_WHAT TO PRODUCE_
Word for word, output every line of the material below, minus pictures.
*** Opening of SUPPLIED RECORDS ***
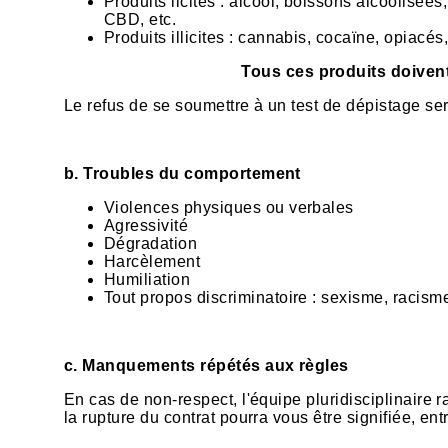
Produits licites : alcool, boissons alcoolisé
CBD, etc.
Produits illicites : cannabis, cocaïne, opiacés,
Tous ces produits doivent ê
Le refus de se soumettre à un test de dépistage 
b. Troubles du comportement
Violences physiques ou verbales
Agressivité
Dégradation
Harcèlement
Humiliation
Tout propos discriminatoire : sexisme, racism
c. Manquements répétés aux règles
En cas de non-respect, l'équipe pluridisciplinaire
la rupture du contrat pourra vous être signifiée, en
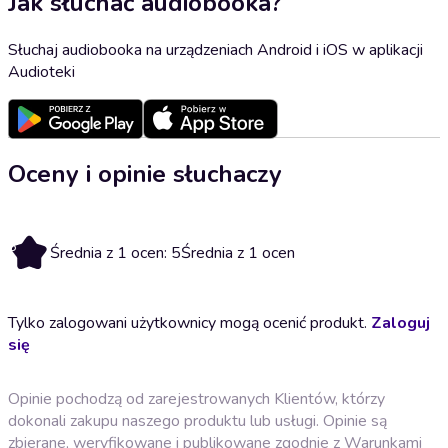
Jak słuchać audiobooka?
Słuchaj audiobooka na urządzeniach Android i iOS w aplikacji
Audioteki
Oceny i opinie słuchaczy
5
Średnia z 1 ocen: 5
Średnia z 1 ocen
Tylko zalogowani użytkownicy mogą ocenić produkt.
Zaloguj
się
Opinie pochodzą od zarejestrowanych Klientów, którzy
dokonali zakupu naszego produktu lub usługi. Opinie są
zbierane, weryfikowane i publikowane zgodnie z
Warunkami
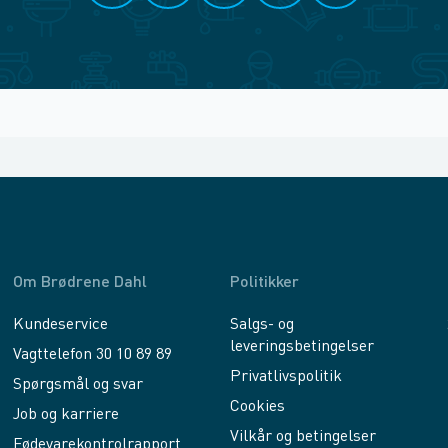
Om Brødrene Dahl
Politikker
Kundeservice
Salgs- og
leveringsbetingelser
Vagttelefon 30 10 89 89
Privatlivspolitik
Spørgsmål og svar
Cookies
Job og karriere
Vilkår og betingelser
Fødevarekontrolrapport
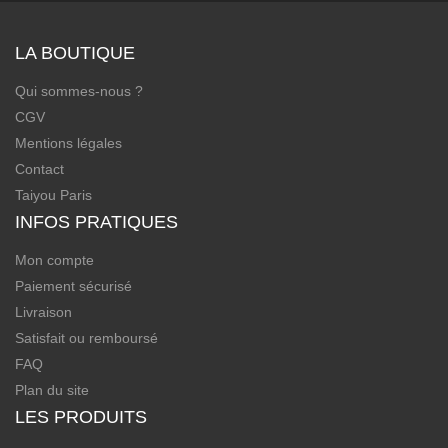
LA BOUTIQUE
Qui sommes-nous ?
CGV
Mentions légales
Contact
Taiyou Paris
INFOS PRATIQUES
Mon compte
Paiement sécurisé
Livraison
Satisfait ou remboursé
FAQ
Plan du site
LES PRODUITS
*** Close of SUPPLIED RECORDS ***
_WRITTEN ANSWER_
Produits licites : alcool, boissons alcoolisé
CBD, etc.
Produits illicites : cannabis, cocaïne, opiacés,
Tous ces produits doivent ê
Le refus de se soumettre à un test de dépistage 
b. Troubles du comportement
Violences physiques ou verbales
Agressivité
Dégradation
Harcèlement
Humiliation
Tout propos discriminatoire : sexisme, racism
c. Manquements répétés aux règles
En cas de non-respect, l'équipe pluridisciplinaire
la rupture du contrat pourra vous être signifiée, en
Jak słuchać audiobooka?
Słuchaj audiobooka na urządzeniach Android i iOS w aplikacji
Audioteki
Oceny i opinie słuchaczy
5
Średnia z 1 ocen: 5
Średnia z 1 ocen
Tylko zalogowani użytkownicy mogą ocenić produkt.
Zaloguj
się
Opinie pochodzą od zarejestrowanych Klientów, którzy
dokonali zakupu naszego produktu lub usługi. Opinie są
zbierane, weryfikowane i publikowane zgodnie z
Warunkami
Om Brødrene Dahl
Politikker
Kundeservice
Salgs- og
leveringsbetingelser
Vagttelefon 30 10 89 89
Privatlivspolitik
Spørgsmål og svar
Cookies
Job og karriere
Vilkår og betingelser
Fødevarekontrolrapport
LA BOUTIQUE
Qui sommes-nous ?
CGV
Mentions légales
Contact
Taiyou Paris
INFOS PRATIQUES
Mon compte
Paiement sécurisé
Livraison
Satisfait ou remboursé
FAQ
Plan du site
LES PRODUITS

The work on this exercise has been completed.